Written by Lorraine Heitzman Theaster Gates is looking inward these days. As an artist best known for his projects in Chicago that center on investing in the black community, this show finds him redirecting his attention to the theme of divesting. It is a personal and psychological exploration about shedding the trappings of materialism told with subtlety and sophistication. There is some irony at play here because both Regen Projects and the artist (to some extent) are successful commercial entities. But Gates claims he is selling ideas in a conceptual boutique. The metaphorical storefront encourages the viewer to consider the desire to accumulate and the opposing, more challenging impulse to give away that which we hold dear.

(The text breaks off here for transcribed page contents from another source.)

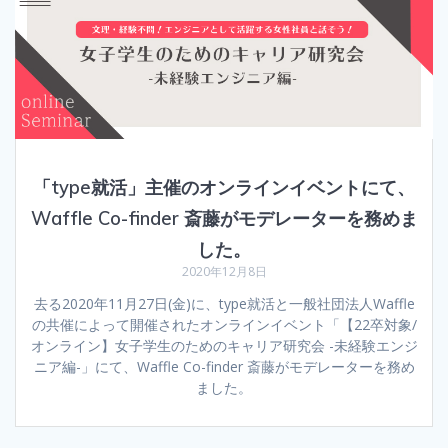
「type就活」主催のオンラインイベントにて、
Waffle Co-finder 斎藤がモデレーターを務めま
した。
2020年12月8日
去る2020年11月27日(金)に、type就活と一般社団法人Waffle
の共催によって開催されたオンラインイベント「【22卒対象/
オンライン】女子学生のためのキャリア研究会 -未経験エンジ
ニア編-」にて、Waffle Co-finder 斎藤がモデレーターを務め
ました。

Line Drawing For Shirt and Cloak at Regen Projects was partially inspired by the biblical verse from the Gospel of Matthew, 5:40, in which Jesus says, “If someone wants to sue you and take your tunic, let him have your cloak as well.” The artist eloquently translates his conflict between acquisition and attachment to beautiful clothes and his desire to rid himself of his wardrobe in the pursuit of freedom. Having felt the increasing demands as well as the rewards of his success, Gates believed they were both becoming a hindrance to his wellbeing.

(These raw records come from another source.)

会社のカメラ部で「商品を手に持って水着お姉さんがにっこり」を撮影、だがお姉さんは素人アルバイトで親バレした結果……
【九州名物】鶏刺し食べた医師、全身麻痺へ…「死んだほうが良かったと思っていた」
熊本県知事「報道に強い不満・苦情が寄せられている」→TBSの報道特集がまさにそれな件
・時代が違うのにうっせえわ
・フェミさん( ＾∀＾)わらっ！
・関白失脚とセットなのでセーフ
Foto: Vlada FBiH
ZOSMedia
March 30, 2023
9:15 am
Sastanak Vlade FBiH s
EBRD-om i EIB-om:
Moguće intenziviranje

Early in his career Gates was a ceramicist and the impulse to make things drove the shape of this project as much as the original conceit. If this was a purely spiritual act, or part of his social practice, for which he is well known, he could have just given away his clothes anonymously. But transformation and communication are key elements of his artistic process and they prevailed. Using the store as a symbol, he creates a space that implies commerce. He fills his “store” with ascots made from remnants of his wardrobe that are imaginatively displayed in different configurations. A quilt, clothes hangers and other items of cast-off clothing and materials are carefully placed around the gallery. Most of these items will not be given away literally, like the biblical verse that inspired the artist, but Gates has altered them and they are no longer the objects he originally cherished. Is it disingenuous to destroy valuable clothing in order to make valuable art? He understands that his signature confers value on even his castaways, but that would be a cynical interpretation. Instead, the experience of the show is one of purification, perhaps even regeneration.

There is an austere, almost elegiac ambiance in the room. “Ceiling Fixture for Quilt” and “Ceiling Fixture for Ascots” are two ambiguous metal shapes suspended from the ceiling. Absent the quilt and ascots of their titles, they remain mysterious, their function indecipherable. Without volume they suggest drawings. On one side of the gallery, “Memoriam 1”, “Memoriam 2” and “Memoriam 3” display multi-colored ascots draped neatly over bronze supports, and on the opposite wall, Wall Fixture for Ascots, a long row of cast bronze clothes hangers hang empty from a steel rod. Dominating the center of the gallery is Quilt Gantry, a large, bright quilt fashioned out of the artist’s clothing, thrown casually on over-sized wooden sawhorses, and scattered throughout the space are industrial components. Everywhere there are aprons, crosses and ascots, all fashioned from the artist’s clothes, sheets, curtains and quilted packing blankets. In a separate room, Gates can be heard singing, his voice pumped out from a huge speaker, interrupting the otherwise cloistered mood.

Gates has remarked that his choice of remaking his clothes into ascots is related to a late friend’s use of the garment. In that sense, these are personal memorials. In a larger sense, he is publicly avowing his materialism and giving thought and physical shape to his effort. Through the deliberate act of destroying his clothes, Theaster Gates provides an aesthetic experience that might be sufficient on purely visual terms, but he also compels us to reflect on the worth of things, and that is invaluable.